Wake student assigment plan creator pleased with application
Posted June 5, 2012
Updated June 6, 2012
Raleigh, N.C. — The architect of the Wake County Public School System's choice-based student assignment plan said Tuesday he's pleased with how the plan was implemented, but seems some room for improvement.
Education consultant Michael Alves said existing overcrowding caused some kinks in the execution of the plan, but pointed out that the majority of students got their top school choice.
"So far, the choice plan has worked," Alves said.
He said the plan was especially successful with rising kindergartners and that his model sets out a feeder pattern for students through middle and high school.
"They are not going to be reassigned and told to go to another school next year," Alves said.
He said capacity and balancing demographic diversity are still issues for the school system.
After assignments were made, students receiving free and reduced lunch increased by more than three percent at 25 schools.
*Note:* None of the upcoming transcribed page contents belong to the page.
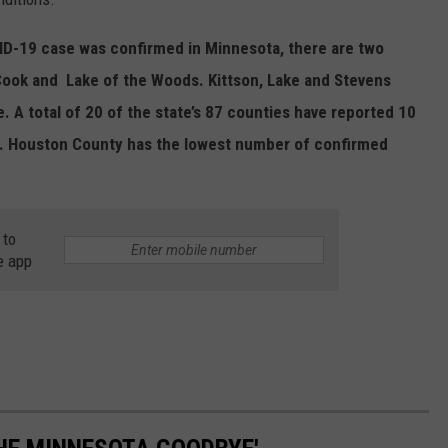
VID-19 case was confirmed in Minnesota, there are two
- Cook and Lake of the Woods. Kittson, Lake and Stevens
. A total of 20 of the state’s 87 counties have reported 10
. Houston County has the lowest number of confirmed
 to
e app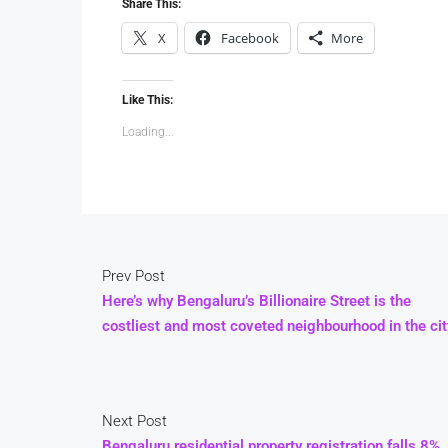
Share This:
X
Facebook
More
Like This:
Loading...
Prev Post
Here’s why Bengaluru’s Billionaire Street is the
costliest and most coveted neighbourhood in the cit
Next Post
Bengaluru residential property registration falls 8%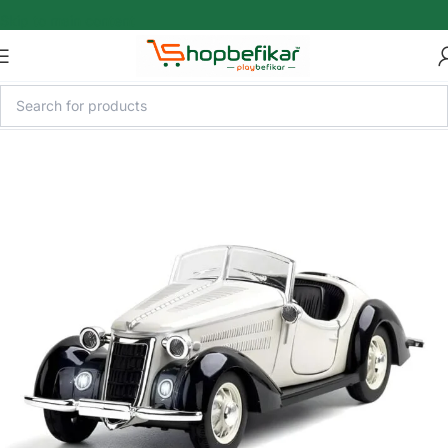
Skip to main content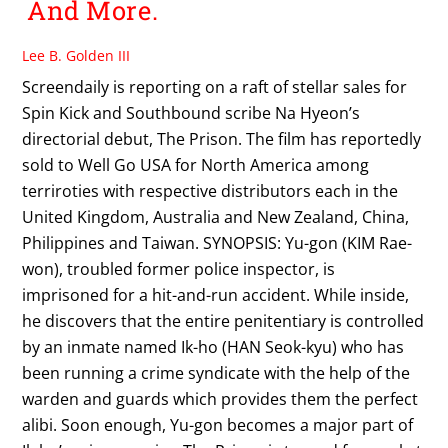
And More.
Lee B. Golden III
Screendaily is reporting on a raft of stellar sales for
Spin Kick and Southbound scribe Na Hyeon’s
directorial debut, The Prison. The film has reportedly
sold to Well Go USA for North America among
terriroties with respective distributors each in the
United Kingdom, Australia and New Zealand, China,
Philippines and Taiwan. SYNOPSIS: Yu-gon (KIM Rae-
won), troubled former police inspector, is
imprisoned for a hit-and-run accident. While inside,
he discovers that the entire penitentiary is controlled
by an inmate named Ik-ho (HAN Seok-kyu) who has
been running a crime syndicate with the help of the
warden and guards which provides them the perfect
alibi. Soon enough, Yu-gon becomes a major part of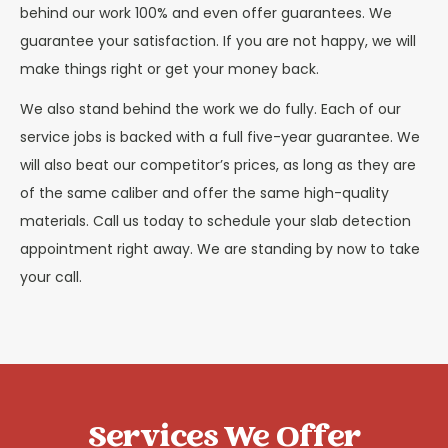
behind our work 100% and even offer guarantees. We
guarantee your satisfaction. If you are not happy, we will
make things right or get your money back.
We also stand behind the work we do fully. Each of our
service jobs is backed with a full five-year guarantee. We
will also beat our competitor’s prices, as long as they are
of the same caliber and offer the same high-quality
materials. Call us today to schedule your slab detection
appointment right away. We are standing by now to take
your call.
Services We Offer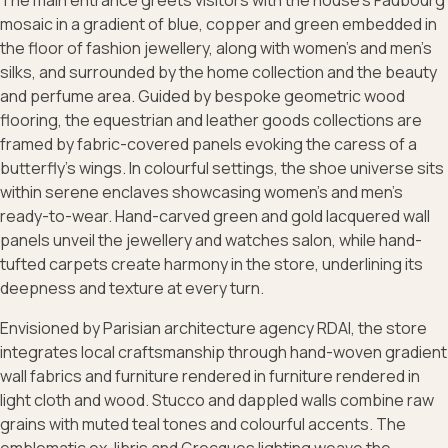
The main entrance greets visitors with the house’s Faubourg
mosaic in a gradient of blue, copper and green embedded in
the floor of fashion jewellery, along with women’s and men’s
silks, and surrounded by the home collection and the beauty
and perfume area. Guided by bespoke geometric wood
flooring, the equestrian and leather goods collections are
framed by fabric-covered panels evoking the caress of a
butterfly’s wings. In colourful settings, the shoe universe sits
within serene enclaves showcasing women’s and men’s
ready-to-wear. Hand-carved green and gold lacquered wall
panels unveil the jewellery and watches salon, while hand-
tufted carpets create harmony in the store, underlining its
deepness and texture at every turn.
Envisioned by Parisian architecture agency RDAI, the store
integrates local craftsmanship through hand-woven gradient
wall fabrics and furniture rendered in furniture rendered in
light cloth and wood. Stucco and dappled walls combine raw
grains with muted teal tones and colourful accents. The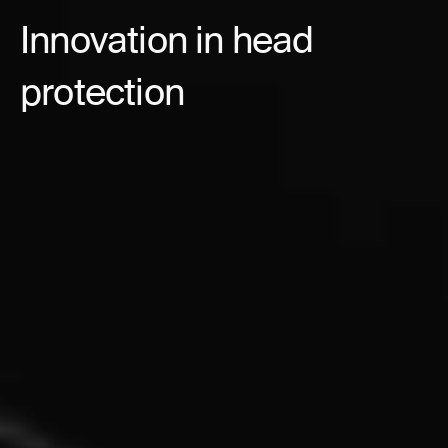
Innovation in head
protection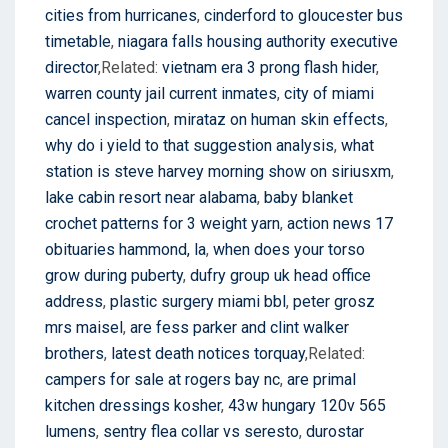
cities from hurricanes
,
cinderford to gloucester bus
timetable
,
niagara falls housing authority executive
director
,Related:
vietnam era 3 prong flash hider
,
warren county jail current inmates
,
city of miami
cancel inspection
,
mirataz on human skin effects
,
why do i yield to that suggestion analysis
,
what
station is steve harvey morning show on siriusxm
,
lake cabin resort near alabama
,
baby blanket
crochet patterns for 3 weight yarn
,
action news 17
obituaries hammond, la
,
when does your torso
grow during puberty
,
dufry group uk head office
address
,
plastic surgery miami bbl
,
peter grosz
mrs maisel
,
are fess parker and clint walker
brothers
,
latest death notices torquay
,Related:
campers for sale at rogers bay nc
,
are primal
kitchen dressings kosher
,
43w hungary 120v 565
lumens
,
sentry flea collar vs seresto
,
durostar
At one school, it increased by more than 11 percent.
Six schools saw a decrease of three percent or more in the number of student receiving free and reduced lunch.
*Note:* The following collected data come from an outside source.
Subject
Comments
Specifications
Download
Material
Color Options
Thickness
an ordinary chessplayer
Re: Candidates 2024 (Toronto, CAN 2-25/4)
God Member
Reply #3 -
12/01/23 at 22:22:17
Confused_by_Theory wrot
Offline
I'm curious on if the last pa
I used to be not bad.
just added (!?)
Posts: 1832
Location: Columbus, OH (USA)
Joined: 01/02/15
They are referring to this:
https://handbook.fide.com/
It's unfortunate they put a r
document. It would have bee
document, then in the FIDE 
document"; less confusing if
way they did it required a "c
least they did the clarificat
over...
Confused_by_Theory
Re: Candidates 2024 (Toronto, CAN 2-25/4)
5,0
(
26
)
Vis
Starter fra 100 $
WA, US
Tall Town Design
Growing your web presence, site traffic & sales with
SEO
Still, Superintendent Tony Tata stands behind the plan, saying fewer parents are filing transfer requests than in previous years.
"That is an indicator of satisfaction," he said. Wake student assigment plan creator pleased with application
In other business at the Wake County Board of Education meeting Tuesday, board members voted unanimously to extend the student wait list period to July 18. Waiting lists were set to expire July 29.
That means families who are waiting for a seat at a school they prefer over their current assignment will have three more weeks to wait for a spot to become available.
The school board also voted to join the North Carolina School Boards Association in their request to intervene in litigation between the State Board of Education and the N.C. Learns Virtual Charter School. The charter school is suing the state in an effort to force them to allow online K-12 schools to operate in North Carolina.